| Exercise directions |
Locate the line that contains "die Mannschaft von Trainer Jan Frederik Kaps". Retype it and every line after it to the end of the records, exactly, but not the pictures.

| Material for this exercise |
━━━━━━

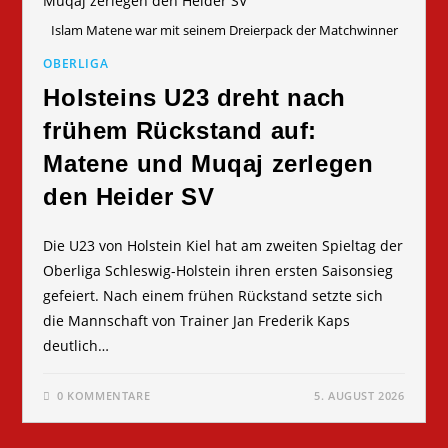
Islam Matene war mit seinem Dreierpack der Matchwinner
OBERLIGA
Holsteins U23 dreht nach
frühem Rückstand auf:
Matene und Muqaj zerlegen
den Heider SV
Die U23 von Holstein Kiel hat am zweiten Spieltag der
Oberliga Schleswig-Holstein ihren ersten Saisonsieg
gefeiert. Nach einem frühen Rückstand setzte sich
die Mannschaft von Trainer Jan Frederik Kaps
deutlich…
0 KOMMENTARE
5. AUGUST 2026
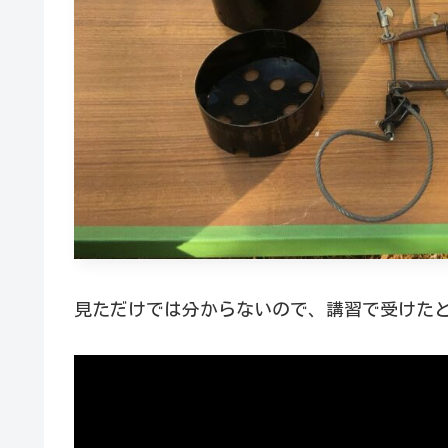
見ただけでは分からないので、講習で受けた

━━━━━━

| Solution for this exercise |
die Mannschaft von Trainer Jan Frederik Kaps
deutlich…
0 KOMMENTARE
5. AUGUST 2026
見ただけでは分からないので、講習で受けた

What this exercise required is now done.